Leonardo DiCaprio and his team invade people's dreams to steal information from their subconscious. However, their new mission in "Inception" is not to steal information, bur rather to "plant" it, therefore causing the inception of a new idea in the target's subconscious. To do this, they form dreams within dreams (which in the film actually work as three separate dreams rather than actual dreams within dreams), therefore accessing a more vulnerable form of the target's subconscious.

For some reason (which the film doesn't adequately explain) within the dream there is a symbol of the subconscious motive (say, a safe) whereas you can find the desired information, or whereas you can plant the desired information. But there's a catch. If for some reason you "die" in a dream within a dream, you remain in subconscious limbo (which again is not adequately explained) which nevertheless can resemble a form of reality in itself.

Amidst all that, Christopher Nolan makes an action film, with car chases, gunshots etc etc.

Here is the thing with Nolan. As a director he only offers intrigue. He approaches an ambitious idea, touches the surface of it, but then hesitates to proceed any further, and reverts to the action film prototype. Furthermore, he has done it so many times already, that even the action segments look pompous and clichéd (too much reliance on editing and warping of real time).

This is a confused film, which tries to hide it's inadequacies in a needlessly confusing plot.
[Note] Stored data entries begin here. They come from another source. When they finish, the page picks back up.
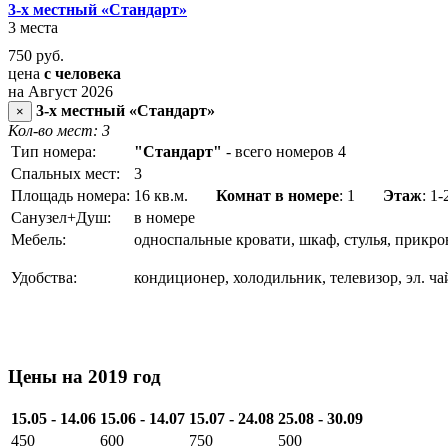
3-х местный «Стандарт»
3 места
750
руб.
цена
с человека
на Август 2026
3-х местный «Стандарт»
×
Кол-во мест: 3
Тип номера:
"Стандарт"
- всего номеров 4
Спальных мест:
3
Площадь номера:
16 кв.м.
Комнат в номере
: 1
Этаж
: 1-
Санузел+Душ:
в номере
Мебель:
односпальные кровати, шкаф, стулья, прикро
Удобства:
кондиционер, холодильник, телевизор, эл. ча
Цены на 2019 год
15.05 - 14.06
15.06 - 14.07
15.07 - 24.08
25.08 - 30.09
450
600
750
500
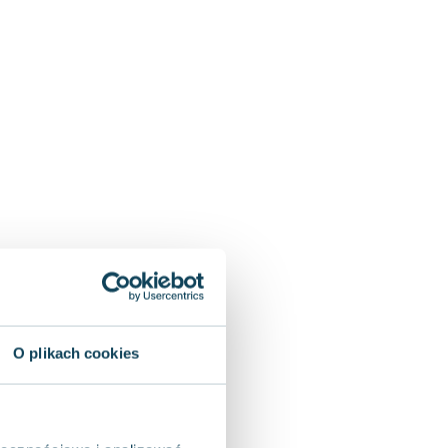
O plikach cookies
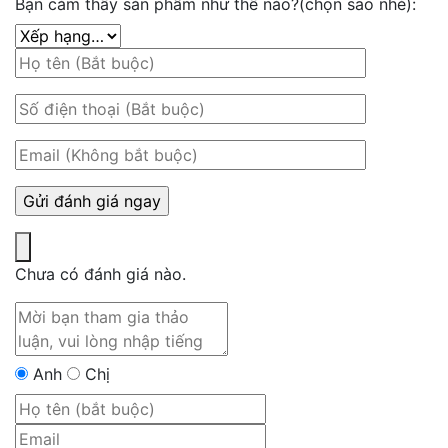
Bạn cảm thấy sản phẩm như thế nào?(chọn sao nhé):
Chưa có đánh giá nào.
Anh
Chị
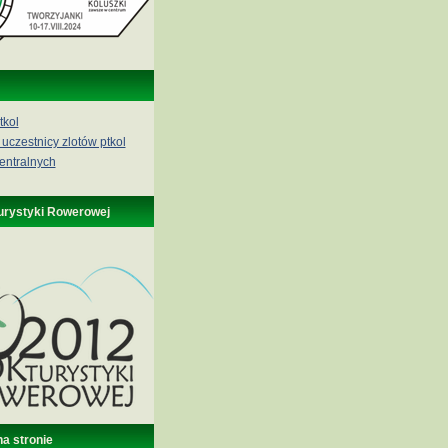
tkol
 uczestnicy zlotów ptkol
entralnych
urystyki Rowerowej
na stronie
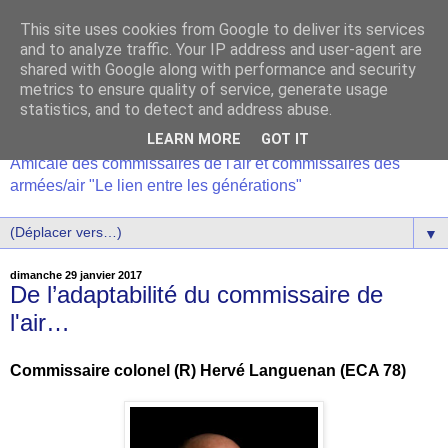
This site uses cookies from Google to deliver its services
and to analyze traffic. Your IP address and user-agent are
shared with Google along with performance and security
metrics to ensure quality of service, generate usage
statistics, and to detect and address abuse.
LEARN MORE
GOT IT
Amicale des commissaires de l'air et commissaires des
armées/air "Le lien entre les générations"
▼
dimanche 29 janvier 2017
De l’adaptabilité du commissaire de
l'air…
Commissaire colonel (R) Hervé Languenan (ECA 78)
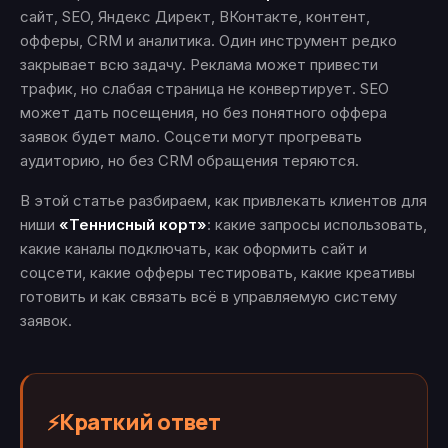
сайт, SEO, Яндекс Директ, ВКонтакте, контент,
офферы, CRM и аналитика. Один инструмент редко
закрывает всю задачу. Реклама может привести
трафик, но слабая страница не конвертирует. SEO
может дать посещения, но без понятного оффера
заявок будет мало. Соцсети могут прогревать
аудиторию, но без CRM обращения теряются.
В этой статье разбираем, как привлекать клиентов для
ниши
«Теннисный корт»
: какие запросы использовать,
какие каналы подключать, как оформить сайт и
соцсети, какие офферы тестировать, какие креативы
готовить и как связать всё в управляемую систему
заявок.
Краткий ответ
⚡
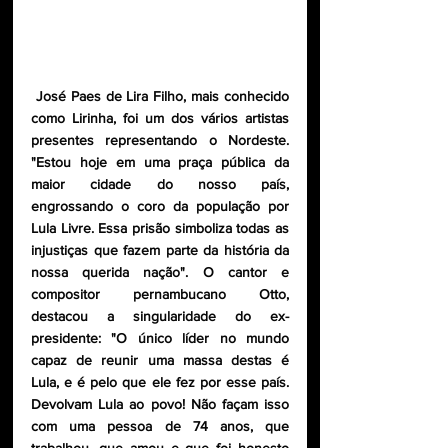
José Paes de Lira Filho, mais conhecido 
como Lirinha, foi um dos vários artistas 
presentes representando o Nordeste. 
"Estou hoje em uma praça pública da 
maior cidade do nosso país, 
engrossando o coro da população por 
Lula Livre. Essa prisão simboliza todas as 
injustiças que fazem parte da história da 
nossa querida nação". O cantor e 
compositor pernambucano Otto, 
destacou a singularidade do ex-
presidente: "O único líder no mundo 
capaz de reunir uma massa destas é 
Lula, e é pelo que ele fez por esse país. 
Devolvam Lula ao povo! Não façam isso 
com uma pessoa de 74 anos, que 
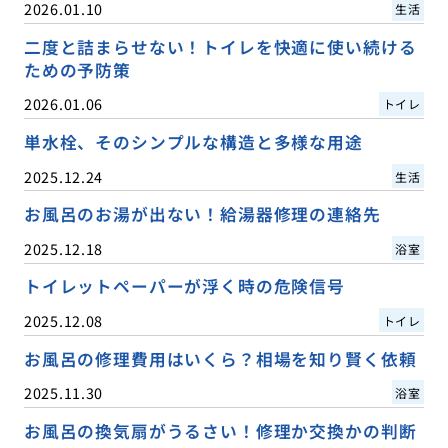
2026.01.10
生活
二度と詰まらせない！トイレを快適に使い続ける
ための予防策
2026.01.06
トイレ
単水栓、そのシンプルな構造と多様な用途
2025.12.24
生活
お風呂のお湯が出ない！給湯器修理の連絡先
2025.12.18
浴室
トイレットペーパーが浮く時の危険信号
2025.12.08
トイレ
お風呂の修理費用はいくら？相場を知り賢く依頼
2025.11.30
浴室
お風呂の換気扇がうるさい！修理か交換かの判断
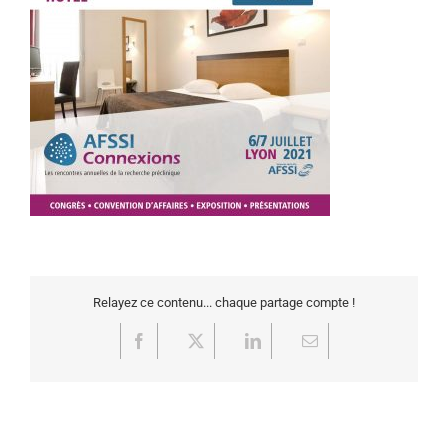
Relayez ce contenu... chaque partage compte !
Facebook
X
LinkedIn
Email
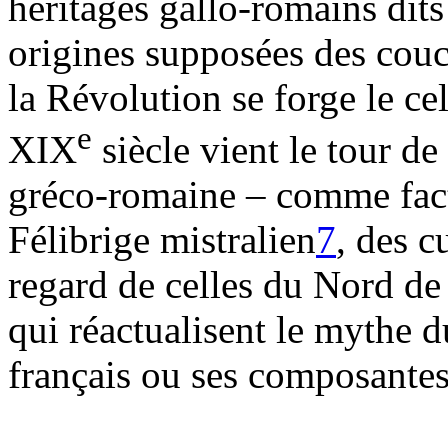
héritages gallo-romains dits
origines supposées des couch
la Révolution se forge le ce
e
XIX
siècle vient le tour de
gréco-romaine – comme fact
Félibrige mistralien
7
, des c
regard de celles du Nord de
qui réactualisent le mythe d
français ou ses composantes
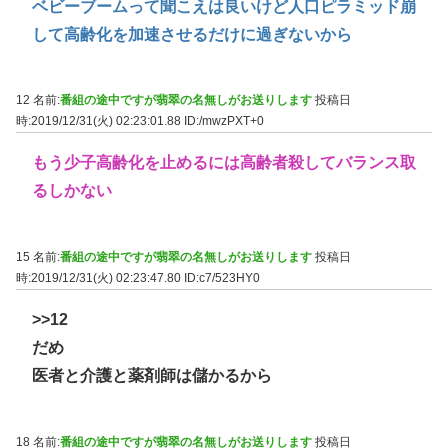
ベビーブームって聞こえは良いけど人口ピラミッド崩
して高齢化を加速させるだけに過ぎないから
12 名前:
番組の途中ですが翡翠の名無しがお送りします
投稿日
時:2019/12/31(火) 02:23:01.88
ID:/mwzPXT+0
もう少子高齢化を止めるには高齢者殺してバランス取
るしかない
15 名前:
番組の途中ですが翡翠の名無しがお送りします
投稿日
時:2019/12/31(火) 02:23:47.80
ID:c7/523HY0
>>12
だめ
医者と介護と薬剤師は儲かるから
18 名前:
番組の途中ですが翡翠の名無しがお送りします
投稿日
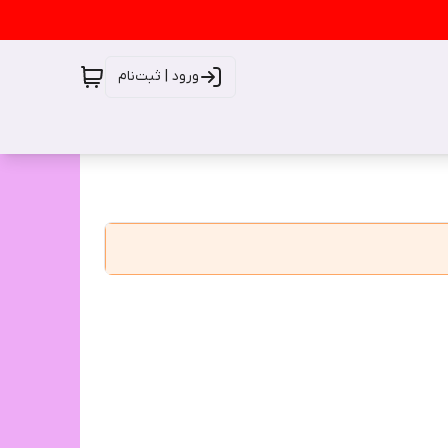
ورود | ثبت‌نام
Once again with a Nolan film, ambiguity prevails. When DiCaprio and his wife are stuck in subconscious limbo, the wife "locks" the idea of doubting an objective reality, and throws away the key. DiCaprio invades her subconscious and replants the idea, thus when they re-enter real life the idea remains. But the idea was there in the first place, wasn't it? The sub-plot with Robert Fischer is stated in such a way so that it impresses with it's artificial "complexity" (in the first "layer" of dream, DiCaprio's team plant seeds of doubt; in the second layer of dream they direct Fischer into facing this doubt; and in the third layer of dream he faces it, duh), but it is suggested that the seeds of Fischer's discomfort were already rooted in real life, with DiCaprio's team merely fast-forwarding them (hence ambiguity again). The icing on the cake is we never learn whether DiCaprio has returned to real life or not (ambiguity).

What a mess. The only thing this multiple dream architecture serves is that it spices up what is essentially a simple plot: that somebody enters someone's dream in order to plant an idea. That's all there is to it.

As it is, ambiguity characterizes Christopher Nolan very nicely, as he seems eternally torn between the commercial action film and.. something else (without that "something else" ever taking shape). Nolan must stop hinting at a grander scope and actually embrace it.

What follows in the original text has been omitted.